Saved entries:
*****
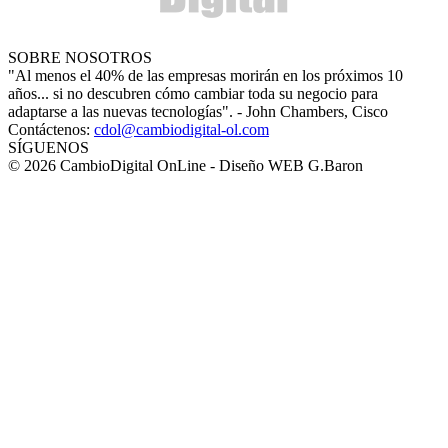
SOBRE NOSOTROS
"Al menos el 40% de las empresas morirán en los próximos 10
años... si no descubren cómo cambiar toda su negocio para
adaptarse a las nuevas tecnologías". - John Chambers, Cisco
Contáctenos:
cdol@cambiodigital-ol.com
SÍGUENOS
© 2026 CambioDigital OnLine - Diseño WEB G.Baron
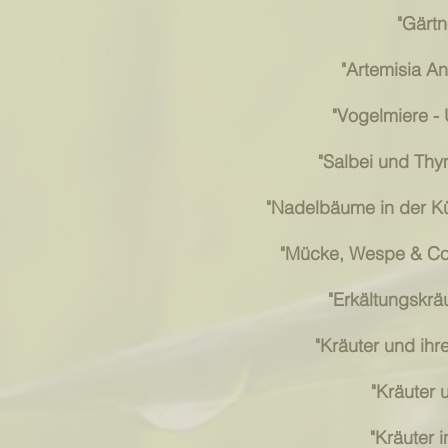
"Gärtn
"Artemisia An
"Vogelmiere - 
"Salbei und Thy
"Nadelbäume in der Kü
"Mücke, Wespe & Co.
"Erkältungskrä
"Kräuter und ih
"Kräuter 
"Kräuter 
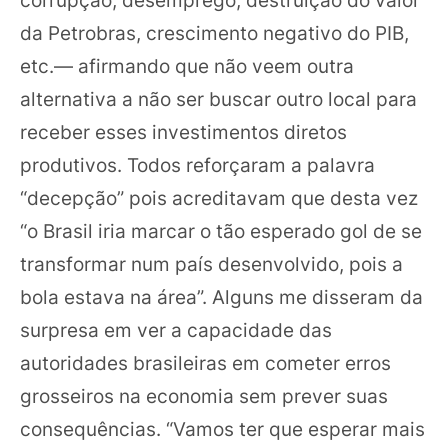
corrupção, desemprego, destruição do valor
da Petrobras, crescimento negativo do PIB,
etc.— afirmando que não veem outra
alternativa a não ser buscar outro local para
receber esses investimentos diretos
produtivos. Todos reforçaram a palavra
“decepção” pois acreditavam que desta vez
“o Brasil iria marcar o tão esperado gol de se
transformar num país desenvolvido, pois a
bola estava na área”. Alguns me disseram da
surpresa em ver a capacidade das
autoridades brasileiras em cometer erros
grosseiros na economia sem prever suas
consequências. “Vamos ter que esperar mais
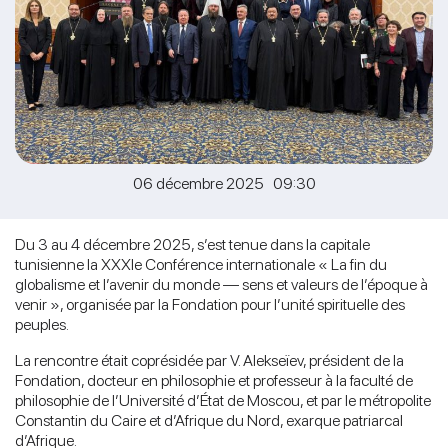
06 décembre 2025 09:30
Du 3 au 4 décembre 2025, s’est tenue dans la capitale
tunisienne la XXXIe Conférence internationale « La fin du
globalisme et l’avenir du monde — sens et valeurs de l’époque à
venir », organisée par la Fondation pour l’unité spirituelle des
peuples.
La rencontre était coprésidée par V. Alekseïev, président de la
Fondation, docteur en philosophie et professeur à la faculté de
philosophie de l’Université d’État de Moscou, et par le métropolite
Constantin du Caire et d’Afrique du Nord, exarque patriarcal
d’Afrique.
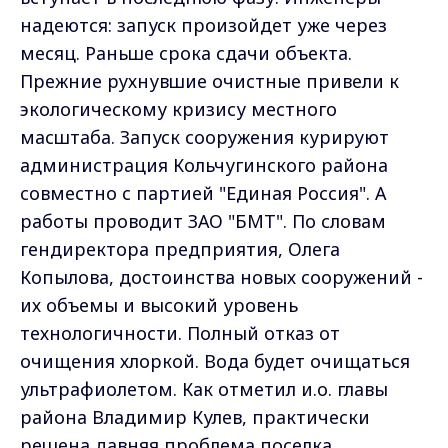
надеются: запуск произойдет уже через
месяц. Раньше срока сдачи объекта.
Прежние рухнувшие очистные привели к
экологическому кризису местного
масштаба. Запуск сооружения курируют
администрация Кольчугинского района
совместно с партией "Единая Россия". А
работы проводит ЗАО "БМТ". По словам
гендиректора предприятия, Олега
Копылова, достоинства новых сооружений -
их объемы и высокий уровень
технологичности. Полный отказ от
очищения хлоркой. Вода будет очищаться
ультрафиолетом. Как отметил и.о. главы
района Владимир Кулев, практически
решена давняя проблема поселка.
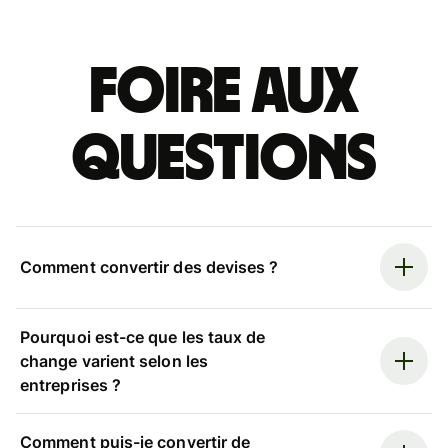
Foire aux
questions
Comment convertir des devises ?
Pourquoi est-ce que les taux de
change varient selon les
entreprises ?
Comment puis-je convertir de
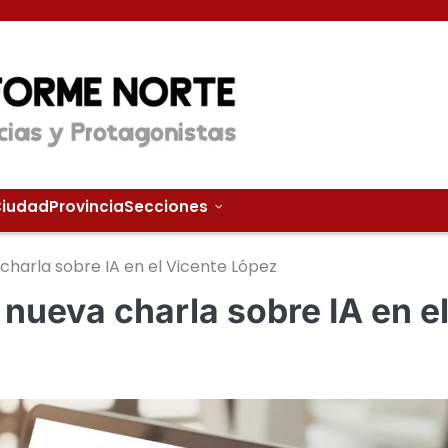
iudad
Provincia
Secciones
 charla sobre IA en el Vicente López
 nueva charla sobre IA en e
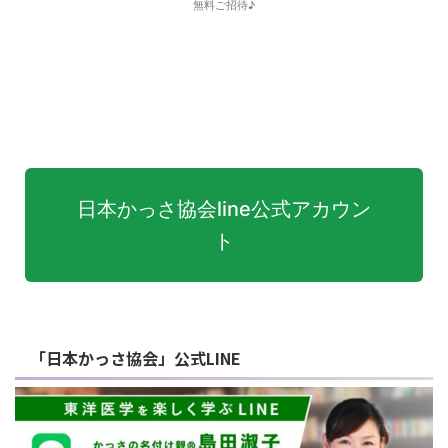
無料ご招待♪
日本かっさ協会line公式アカウン
ト
「日本かっさ協会」公式LINE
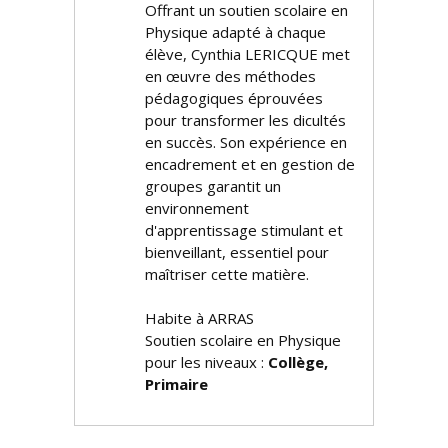
Offrant un soutien scolaire en
Physique adapté à chaque
élève, Cynthia LERICQUE met
en œuvre des méthodes
pédagogiques éprouvées
pour transformer les difficultés
en succès. Son expérience en
encadrement et en gestion de
groupes garantit un
environnement
d'apprentissage stimulant et
bienveillant, essentiel pour
maîtriser cette matière.
Habite à ARRAS
Soutien scolaire en Physique
pour les niveaux :
Collège,
Primaire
*****
What is needed.
The answer should be nothing more than the lines from the one with "bienveillant, essentiel pour" through the end of the entries, restated word for word.

Answer to the exercise.
bienveillant, essentiel pour
maîtriser cette matière.
Habite à ARRAS
Soutien scolaire en Physique
pour les niveaux :
Collège,
Primaire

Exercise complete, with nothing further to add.